Here are 5 of my favourites:

Silent Night, Deadly Night

This film tells the story of Billy, who witnesses the violent death of his parents at the hands of a criminal dressed as Santa Claus.  Despite being subjected to more horror at the hands of a pretty mean Mother Superior at the orphange he’s sent to, he grows up and manages to live a pretty normal life.  That is, until Christmas rolls round.  On Christmas Eve, he is forced to “play” Santa at a local toy store, and his violent childhood memories resurface.  Billy transforms into a Santa-dressed murderer who must dole out punishment to all he encounters.

My brother introduced me to this annihilation of Santa Claus as a friendly, caring, present giver.  And I’m so thankful to him for ruining this perception.  A very poor remake (simply titled Silent Night) starring Jaime King was released in 2012 that I wasted one Christmas Eve watching.  Stick to the original and get ready to have all of your illusions of Santa Claus bust wide open.  Plus the “antler scene” with horror legend Linnea Quigley will stick in your mind long after the credits stop rolling.

Black Christmas (2006)

A young boy named Billy (a popular name in horror, huh?) witnesses his mother kill his father, so she takes to locking him in the attic while she starts a new family with her lover. Over the years, Billy witnesses love being poured upon his sister until he finally snaps and kills his murderous mother and her lover.

Fast-forward to the present day, and a group of sorority girls, living in Billy’s childhood home, start receiving intimidating phone calls during their winter break.  One of the girls then disappears begging the question, has Billy returned? And if so, who will survive?

Now, I love the original Black Christmas.  It’s a masterpiece in storytelling, is utterly creepy and stars the wonderful Margot Kidder.  I am a stickler for preferring originals to remakes but this one is just so… mean.  And gross.  And bloody good fun.

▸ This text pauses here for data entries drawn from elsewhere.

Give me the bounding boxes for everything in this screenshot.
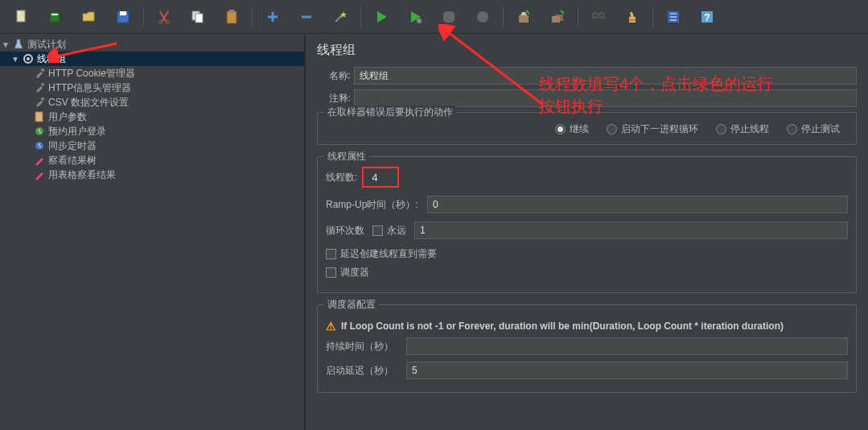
tree-item[interactable]: 同步定时器 xyxy=(0,139,304,153)
paste-button[interactable] xyxy=(216,4,247,30)
plus-button[interactable] xyxy=(257,4,288,30)
tree-root[interactable]: ▼ 测试计划 xyxy=(0,37,304,52)
svg-text:?: ? xyxy=(704,12,710,23)
clock-icon xyxy=(33,125,46,138)
error-action-legend: 在取样器错误后要执行的动作 xyxy=(324,105,456,119)
wrench-icon xyxy=(33,96,46,109)
pencil-icon xyxy=(33,154,46,167)
duration-label: 持续时间（秒） xyxy=(326,340,406,354)
save-button[interactable] xyxy=(108,4,138,30)
name-label: 名称: xyxy=(317,69,351,83)
svg-rect-9 xyxy=(227,11,237,23)
remark-label: 注释: xyxy=(317,92,351,105)
svg-rect-10 xyxy=(229,10,234,13)
templates-button[interactable] xyxy=(40,4,71,30)
scheduler-fieldset: 调度器配置 ⚠ If Loop Count is not -1 or Forev… xyxy=(317,304,857,393)
play-button[interactable] xyxy=(366,4,397,30)
wand-button[interactable] xyxy=(325,4,356,30)
forever-checkbox[interactable]: 永远 xyxy=(372,224,406,238)
ramp-input[interactable] xyxy=(427,196,848,213)
tree-item[interactable]: 预约用户登录 xyxy=(0,124,304,139)
flask-icon xyxy=(12,38,25,51)
warning-icon: ⚠ xyxy=(326,320,336,333)
wrench-icon xyxy=(33,81,46,94)
svg-rect-2 xyxy=(51,14,58,15)
tree-item[interactable]: HTTP信息头管理器 xyxy=(0,81,304,95)
function-helper-button[interactable] xyxy=(658,4,689,30)
help-button[interactable]: ? xyxy=(692,4,722,30)
svg-rect-8 xyxy=(195,14,203,23)
tree-panel: ▼ 测试计划 ▼ 线程组 HTTP Cookie管理器 HTTP信息头管理器 C… xyxy=(0,34,306,430)
thread-props-fieldset: 线程属性 线程数: Ramp-Up时间（秒）: 循环次数 永远 延迟创建 xyxy=(317,156,857,293)
main-toolbar: ? xyxy=(0,0,868,34)
search-button[interactable] xyxy=(583,4,614,30)
radio-continue[interactable]: 继续 xyxy=(555,122,589,136)
svg-point-12 xyxy=(477,11,488,23)
svg-rect-0 xyxy=(17,10,25,22)
delay-create-checkbox[interactable]: 延迟创建线程直到需要 xyxy=(326,247,437,261)
ramp-label: Ramp-Up时间（秒）: xyxy=(326,198,422,212)
thread-count-label: 线程数: xyxy=(326,171,357,184)
tree-item[interactable]: CSV 数据文件设置 xyxy=(0,95,304,110)
radio-stop-thread[interactable]: 停止线程 xyxy=(716,122,769,136)
clock-icon xyxy=(33,139,46,152)
svg-rect-13 xyxy=(519,15,529,23)
svg-rect-23 xyxy=(35,112,43,122)
new-file-button[interactable] xyxy=(6,4,37,30)
open-button[interactable] xyxy=(74,4,105,30)
tree-item[interactable]: 用户参数 xyxy=(0,110,304,124)
svg-point-11 xyxy=(417,19,422,23)
wrench-icon xyxy=(33,67,46,80)
remark-input[interactable] xyxy=(354,89,857,107)
svg-point-17 xyxy=(599,13,604,18)
thread-props-legend: 线程属性 xyxy=(324,150,369,163)
svg-point-6 xyxy=(166,20,169,23)
svg-point-16 xyxy=(593,13,598,18)
clear-all-button[interactable] xyxy=(542,4,573,30)
tree-thread-group[interactable]: ▼ 线程组 xyxy=(0,52,304,66)
play-no-pause-button[interactable] xyxy=(400,4,430,30)
clear-button[interactable] xyxy=(508,4,539,30)
loop-label: 循环次数 xyxy=(326,224,364,238)
cut-button[interactable] xyxy=(149,4,179,30)
toggle-icon[interactable]: ▼ xyxy=(2,40,10,49)
tree-root-label: 测试计划 xyxy=(27,38,66,52)
doc-icon xyxy=(33,110,46,123)
svg-point-5 xyxy=(159,20,162,23)
warning-text: If Loop Count is not -1 or Forever, dura… xyxy=(341,320,784,332)
svg-rect-1 xyxy=(50,12,60,22)
thread-count-input[interactable] xyxy=(367,168,394,186)
tree-thread-group-label: 线程组 xyxy=(37,52,66,66)
copy-button[interactable] xyxy=(183,4,213,30)
reset-search-button[interactable] xyxy=(617,4,648,30)
loop-input[interactable] xyxy=(414,221,848,239)
tree-item[interactable]: 用表格察看结果 xyxy=(0,167,304,182)
delay-label: 启动延迟（秒） xyxy=(326,364,406,378)
svg-rect-4 xyxy=(120,11,126,15)
scheduler-checkbox[interactable]: 调度器 xyxy=(326,266,369,279)
duration-input[interactable] xyxy=(406,337,848,355)
content-panel: 线程组 名称: 注释: 在取样器错误后要执行的动作 继续 启动下一进程循环 停止… xyxy=(306,34,868,430)
tree-item[interactable]: 察看结果树 xyxy=(0,153,304,167)
pencil-icon xyxy=(33,168,46,181)
radio-stop-test[interactable]: 停止测试 xyxy=(787,122,840,136)
stop-remote-button[interactable] xyxy=(467,4,498,30)
name-input[interactable] xyxy=(354,67,857,85)
tree-item[interactable]: HTTP Cookie管理器 xyxy=(0,66,304,81)
toggle-icon[interactable]: ▼ xyxy=(11,55,19,64)
gear-icon xyxy=(22,52,35,65)
thread-count-highlight xyxy=(362,167,399,188)
stop-button[interactable] xyxy=(434,4,464,30)
svg-rect-15 xyxy=(555,14,563,21)
minus-button[interactable] xyxy=(291,4,322,30)
svg-point-22 xyxy=(27,57,30,60)
scheduler-legend: 调度器配置 xyxy=(324,298,379,312)
error-action-fieldset: 在取样器错误后要执行的动作 继续 启动下一进程循环 停止线程 停止测试 xyxy=(317,112,857,145)
delay-input[interactable] xyxy=(406,362,848,379)
radio-next-loop[interactable]: 启动下一进程循环 xyxy=(607,122,698,136)
panel-title: 线程组 xyxy=(317,42,857,59)
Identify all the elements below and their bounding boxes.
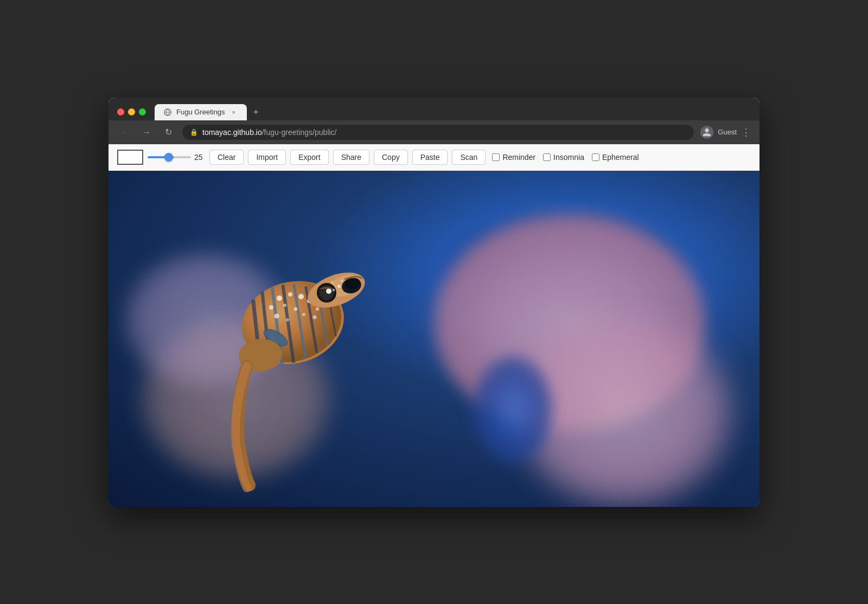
svg-point-21 bbox=[302, 313, 305, 316]
svg-point-22 bbox=[286, 318, 289, 322]
slider-container: 25 bbox=[148, 153, 205, 162]
insomnia-checkbox-label[interactable]: Insomnia bbox=[543, 153, 584, 162]
forward-button[interactable]: → bbox=[139, 125, 154, 140]
ephemeral-checkbox-label[interactable]: Ephemeral bbox=[592, 153, 639, 162]
blue-coral-decoration bbox=[472, 355, 553, 464]
profile-icon[interactable] bbox=[700, 126, 713, 139]
browser-menu-button[interactable]: ⋮ bbox=[741, 126, 751, 138]
tab-favicon-icon bbox=[163, 108, 172, 117]
size-value: 25 bbox=[194, 153, 205, 162]
paste-button[interactable]: Paste bbox=[412, 150, 448, 165]
url-domain: tomayac.github.io bbox=[202, 128, 262, 137]
back-button[interactable]: ← bbox=[117, 125, 132, 140]
clear-button[interactable]: Clear bbox=[209, 150, 244, 165]
color-swatch[interactable] bbox=[117, 150, 143, 165]
url-bar[interactable]: 🔒 tomayac.github.io/fugu-greetings/publi… bbox=[182, 125, 694, 140]
url-path: /fugu-greetings/public/ bbox=[262, 128, 337, 137]
svg-point-23 bbox=[313, 315, 317, 319]
url-text: tomayac.github.io/fugu-greetings/public/ bbox=[202, 128, 686, 137]
toolbar: 25 Clear Import Export Share Copy Paste … bbox=[108, 144, 760, 171]
browser-window: Fugu Greetings × + ← → ↻ 🔒 tomayac.githu… bbox=[108, 98, 760, 507]
refresh-button[interactable]: ↻ bbox=[161, 125, 176, 140]
svg-point-37 bbox=[333, 288, 335, 291]
new-tab-button[interactable]: + bbox=[249, 105, 264, 120]
window-controls bbox=[117, 108, 146, 115]
svg-point-20 bbox=[275, 313, 279, 318]
insomnia-checkbox[interactable] bbox=[543, 153, 551, 161]
profile-label: Guest bbox=[718, 128, 737, 136]
maximize-window-button[interactable] bbox=[139, 108, 146, 115]
title-bar: Fugu Greetings × + bbox=[108, 98, 760, 120]
svg-point-39 bbox=[331, 281, 333, 283]
svg-point-14 bbox=[298, 294, 304, 299]
canvas-area[interactable] bbox=[108, 171, 760, 507]
fish-svg bbox=[195, 203, 401, 502]
svg-point-13 bbox=[288, 292, 292, 297]
svg-point-15 bbox=[283, 304, 286, 307]
svg-point-19 bbox=[316, 307, 319, 311]
svg-point-33 bbox=[329, 290, 331, 292]
svg-point-12 bbox=[277, 295, 282, 301]
size-slider[interactable] bbox=[148, 156, 191, 158]
checkbox-group: Reminder Insomnia Ephemeral bbox=[492, 153, 639, 162]
profile-area: Guest ⋮ bbox=[700, 126, 751, 139]
insomnia-label: Insomnia bbox=[553, 153, 584, 162]
reminder-checkbox[interactable] bbox=[492, 153, 500, 161]
fish-image bbox=[195, 203, 401, 502]
import-button[interactable]: Import bbox=[248, 150, 286, 165]
ephemeral-checkbox[interactable] bbox=[592, 153, 599, 161]
tab-close-button[interactable]: × bbox=[229, 108, 238, 117]
svg-point-36 bbox=[337, 285, 341, 288]
reminder-label: Reminder bbox=[502, 153, 535, 162]
tab-bar: Fugu Greetings × + bbox=[155, 104, 263, 120]
active-tab[interactable]: Fugu Greetings × bbox=[155, 104, 247, 120]
scan-button[interactable]: Scan bbox=[452, 150, 486, 165]
export-button[interactable]: Export bbox=[290, 150, 328, 165]
tab-title: Fugu Greetings bbox=[176, 108, 225, 116]
minimize-window-button[interactable] bbox=[128, 108, 135, 115]
reminder-checkbox-label[interactable]: Reminder bbox=[492, 153, 535, 162]
title-bar-top: Fugu Greetings × + bbox=[117, 104, 751, 120]
close-window-button[interactable] bbox=[117, 108, 124, 115]
svg-point-18 bbox=[269, 305, 273, 310]
svg-point-17 bbox=[294, 307, 298, 311]
share-button[interactable]: Share bbox=[333, 150, 369, 165]
lock-icon: 🔒 bbox=[190, 128, 198, 136]
copy-button[interactable]: Copy bbox=[374, 150, 408, 165]
address-bar: ← → ↻ 🔒 tomayac.github.io/fugu-greetings… bbox=[108, 120, 760, 144]
ephemeral-label: Ephemeral bbox=[602, 153, 639, 162]
svg-point-38 bbox=[341, 280, 343, 282]
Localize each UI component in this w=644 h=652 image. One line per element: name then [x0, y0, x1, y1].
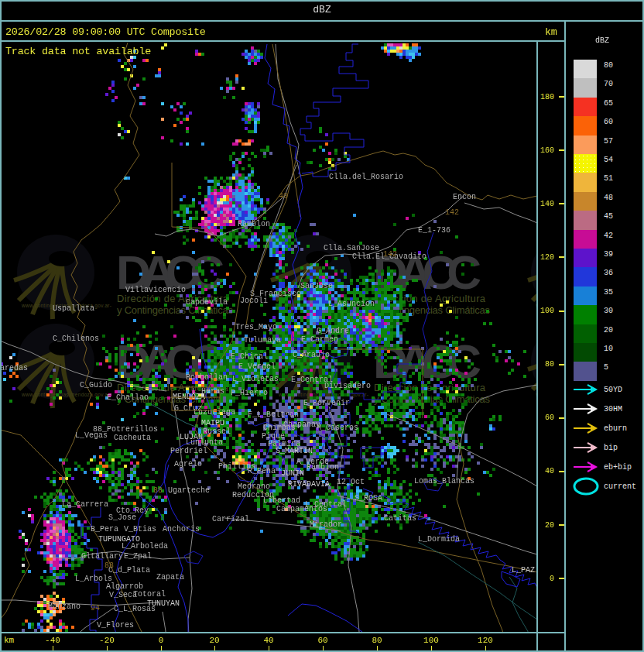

It sticks to the original story and characters but is brave enough to take a step further with the awfulness of Billy and his mother’s relationship.  Yes, sometimes it is better to rely on atmosphere and your own imagination, but on other occasions I want to be shown something downright disturbing – and this film delivers that.  I highly recommend you give it a go.  But beware, it may put you off Christmas cookies for good!

Red Christmas

A typical Australian family are enjoying Christmas Day when a stranger knocks on their door.  This stranger is very… well strange, wrapped in bandages and wearing a hooded cloak.  His name is Cletus and believes that the mother of the family (the fabulous Dee Wallace) is also his mother.  Not taking rejection well, Cletus sets about tearing the family apart (quite literally) on the most magical day of the year.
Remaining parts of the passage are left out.